> [EXERCISE]:
Print exactly the lines starting at the one that contains "Delma Silva x D'Benilson x Mozany Buede Ah" and ending at the last line of the listing below.

> [TASK DATA]:
--- START ---

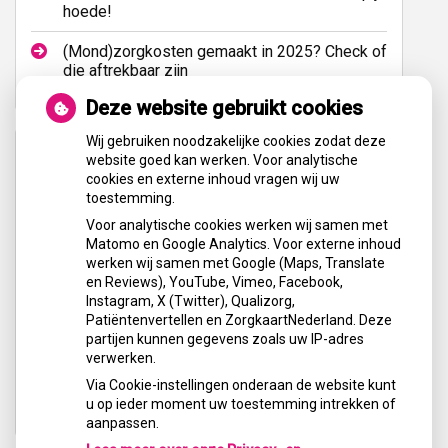
hoede!
(Mond)zorgkosten gemaakt in 2025? Check of
die aftrekbaar zijn
Deze website gebruikt cookies
Wij gebruiken noodzakelijke cookies zodat deze
Aangesloten bij:
website goed kan werken. Voor analytische
cookies en externe inhoud vragen wij uw
toestemming.
Voor analytische cookies werken wij samen met
Matomo en Google Analytics. Voor externe inhoud
werken wij samen met Google (Maps, Translate
en Reviews), YouTube, Vimeo, Facebook,
Instagram, X (Twitter), Qualizorg,
Patiëntenvertellen en ZorgkaartNederland. Deze
partijen kunnen gegevens zoals uw IP-adres
verwerken.
Via Cookie-instellingen onderaan de website kunt
u op ieder moment uw toestemming intrekken of
aanpassen.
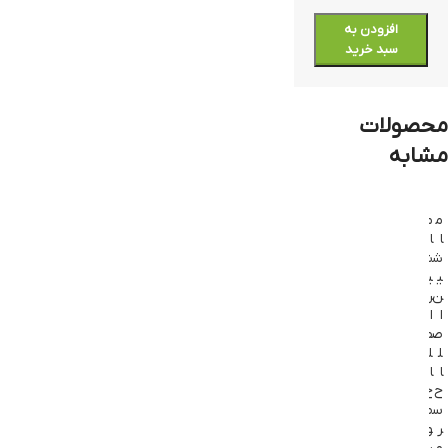
افزودن به
سبد خرید
محصولات
مشابه
م
م
م
م
م
ا
ا
ا
ا
ا
ش
ش
ش
ش
ش
ی
ی
ی
ی
ی
ن
ن
ن
ن
ن
ا
ا
ا
ا
ا
ص
ص
ص
ص
ص
ل
ل
ل
ل
ل
ا
ا
ا
ا
ا
ح
ح
ح
ح
ح
س
ص
ص
ص
ص
ر
و
و
و
و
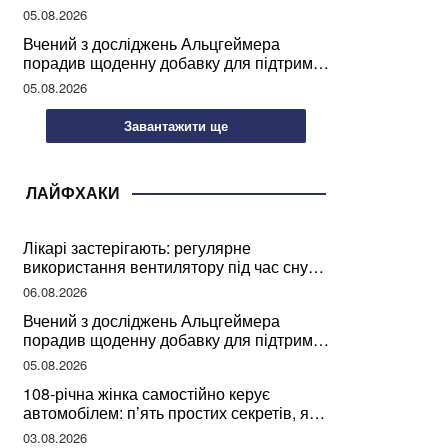
відпочинок
05.08.2026
Вчений з досліджень Альцгеймера
порадив щоденну добавку для підтримки
мозкової діяльності
05.08.2026
Завантажити ще
ЛАЙФХАКИ
Лікарі застерігають: регулярне
використання вентилятору під час сну
може негативно вплинути на ваше
06.08.2026
здоров’я
Вчений з досліджень Альцгеймера
порадив щоденну добавку для підтримки
мозкової діяльності
05.08.2026
108-річна жінка самостійно керує
автомобілем: п’ять простих секретів, які
допомогли їй дожити до століття
03.08.2026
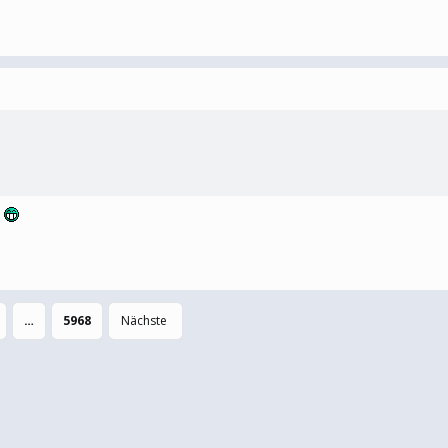
e
…
5968
Nächste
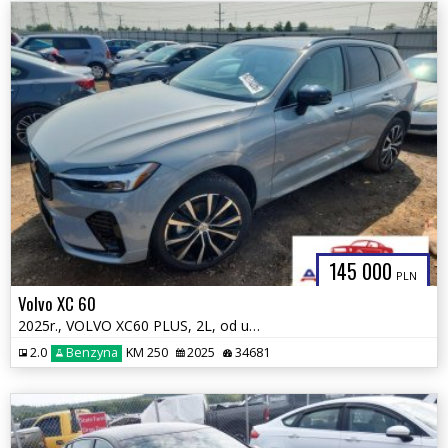
145 000
PLN
Volvo XC 60
2025r., VOLVO XC60 PLUS, 2L, od ubezpieczalni
2.0
Benzyna
KM 250
2025
34681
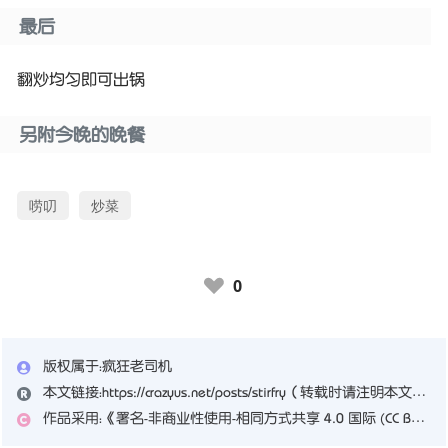
最后
翻炒均匀即可出锅
另附今晚的晚餐
唠叨
炒菜
0
♥
版权属于：
疯狂老司机
本文链接：
https://crazyus.net/posts/stirfry
（转载时请注明本文出处及文章链接）
作品采用：
《
署名-非商业性使用-相同方式共享 4.0 国际 (CC BY-NC-SA 4.0)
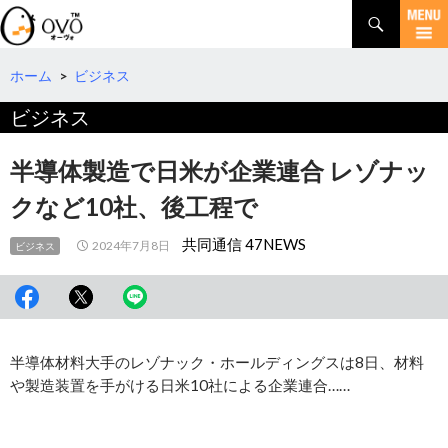
検
索
コ
ン
テ
ホーム
>
ビジネス
ン
ビジネス
ツ
へ
移
半導体製造で日米が企業連合 レゾナッ
動
クなど10社、後工程で
共同通信 47NEWS
2024年7月8日
ビジネス
半導体材料大手のレゾナック・ホールディングスは8日、材料
や製造装置を手がける日米10社による企業連合……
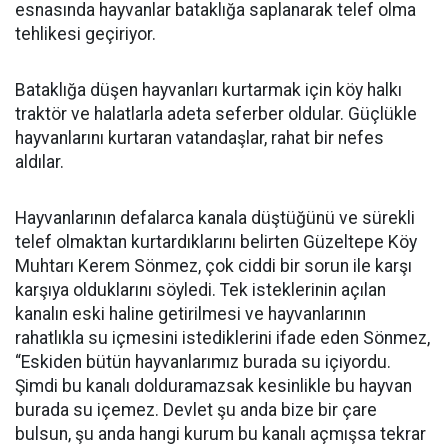
esnasında hayvanlar bataklığa saplanarak telef olma
tehlikesi geçiriyor.
Bataklığa düşen hayvanları kurtarmak için köy halkı
traktör ve halatlarla adeta seferber oldular. Güçlükle
hayvanlarını kurtaran vatandaşlar, rahat bir nefes
aldılar.
Hayvanlarının defalarca kanala düştüğünü ve sürekli
telef olmaktan kurtardıklarını belirten Güzeltepe Köy
Muhtarı Kerem Sönmez, çok ciddi bir sorun ile karşı
karşıya olduklarını söyledi. Tek isteklerinin açılan
kanalın eski haline getirilmesi ve hayvanlarının
rahatlıkla su içmesini istediklerini ifade eden Sönmez,
“Eskiden bütün hayvanlarımız burada su içiyordu.
Şimdi bu kanalı dolduramazsak kesinlikle bu hayvan
burada su içemez. Devlet şu anda bize bir çare
bulsun, şu anda hangi kurum bu kanalı açmışsa tekrar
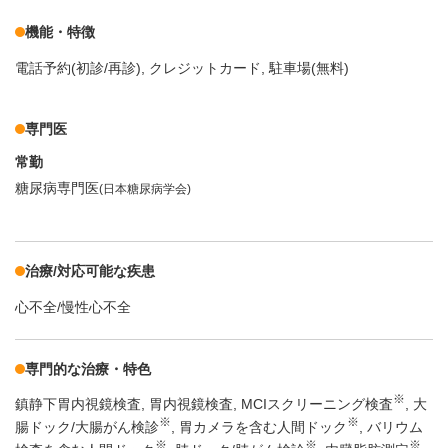
機能・特徴
電話予約(初診/再診)
クレジットカード
駐車場(無料)
専門医
常勤
糖尿病専門医
(日本糖尿病学会)
治療/対応可能な疾患
心不全/慢性心不全
専門的な治療・特色
※
鎮静下胃内視鏡検査
胃内視鏡検査
MCIスクリーニング検査
大
※
※
腸ドック/大腸がん検診
胃カメラを含む人間ドック
バリウム
※
※
※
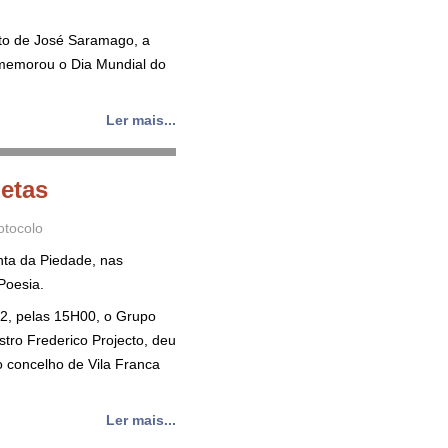
to de José Saramago, a
comemorou o Dia Mundial do
Ler mais...
etas
otocolo
nta da Piedade, nas
Poesia.
2, pelas 15H00, o Grupo
stro Frederico Projecto, deu
o concelho de Vila Franca
Ler mais...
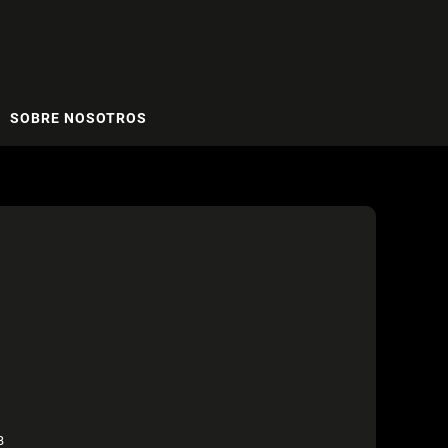
SOBRE NOSOTROS
B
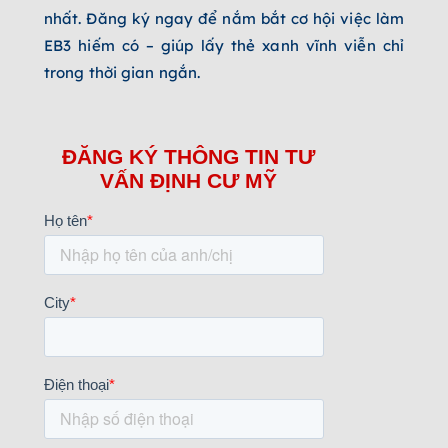
nhất. Đăng ký ngay để nắm bắt cơ hội việc làm
EB3 hiếm có – giúp lấy thẻ xanh vĩnh viễn chỉ
trong thời gian ngắn.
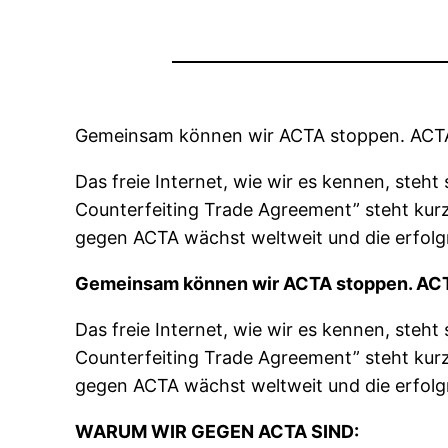
Gemeinsam können wir ACTA stoppen. ACTA 
Das freie Internet, wie wir es kennen, ste
Counterfeiting Trade Agreement” steht kur
gegen ACTA wächst weltweit und die erfolg
Gemeinsam können wir ACTA stoppen. ACTA
Das freie Internet, wie wir es kennen, ste
Counterfeiting Trade Agreement” steht kur
gegen ACTA wächst weltweit und die erfolg
WARUM WIR GEGEN ACTA SIND:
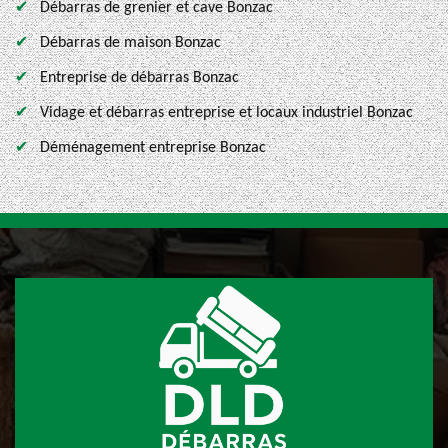
Débarras de grenier et cave Bonzac
Débarras de maison Bonzac
Entreprise de débarras Bonzac
Vidage et débarras entreprise et locaux industriel Bonzac
Déménagement entreprise Bonzac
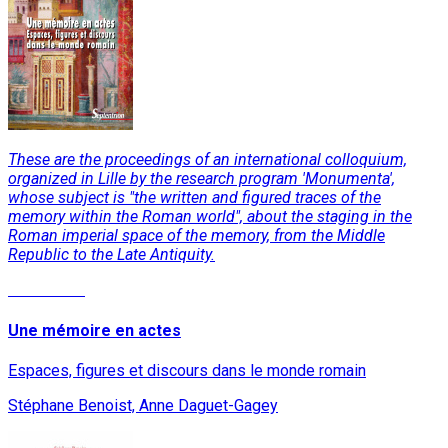
These are the proceedings of an international colloquium,
organized in Lille by the research program 'Monumenta',
whose subject is "the written and figured traces of the
memory within the Roman world", about the staging in the
Roman imperial space of the memory, from the Middle
Republic to the Late Antiquity.
Read More
Une mémoire en actes
Espaces, figures et discours dans le monde romain
Stéphane Benoist, Anne Daguet-Gagey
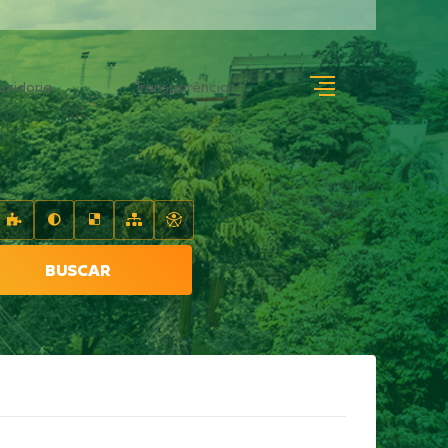
uvidoria
Transparência
BUSCAR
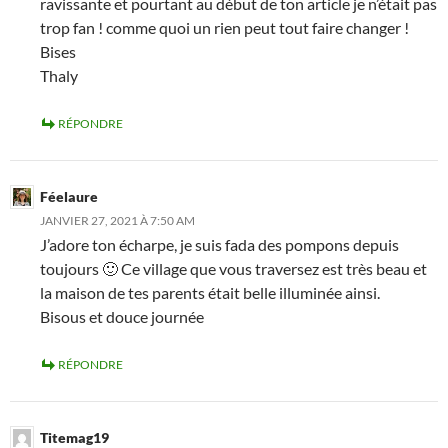
ravissante et pourtant au début de ton article je n’était pas
trop fan ! comme quoi un rien peut tout faire changer !
Bises
Thaly
RÉPONDRE
Féelaure
JANVIER 27, 2021 À 7:50 AM
J’adore ton écharpe, je suis fada des pompons depuis
toujours 🙂 Ce village que vous traversez est très beau et
la maison de tes parents était belle illuminée ainsi.
Bisous et douce journée
RÉPONDRE
Titemag19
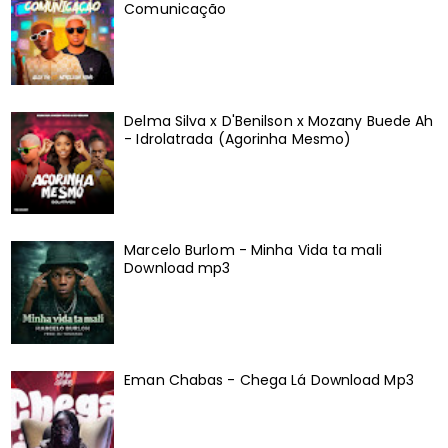
Comunicação
Delma Silva x D'Benilson x Mozany Buede Ah
- Idrolatrada (Agorinha Mesmo)
Marcelo Burlom - Minha Vida ta mali
Download mp3
Eman Chabas - Chega Lá Download Mp3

--- END ---

> [ANSWER FOR THIS EXERCISE]:
Delma Silva x D'Benilson x Mozany Buede Ah
- Idrolatrada (Agorinha Mesmo)
Marcelo Burlom - Minha Vida ta mali
Download mp3
Eman Chabas - Chega Lá Download Mp3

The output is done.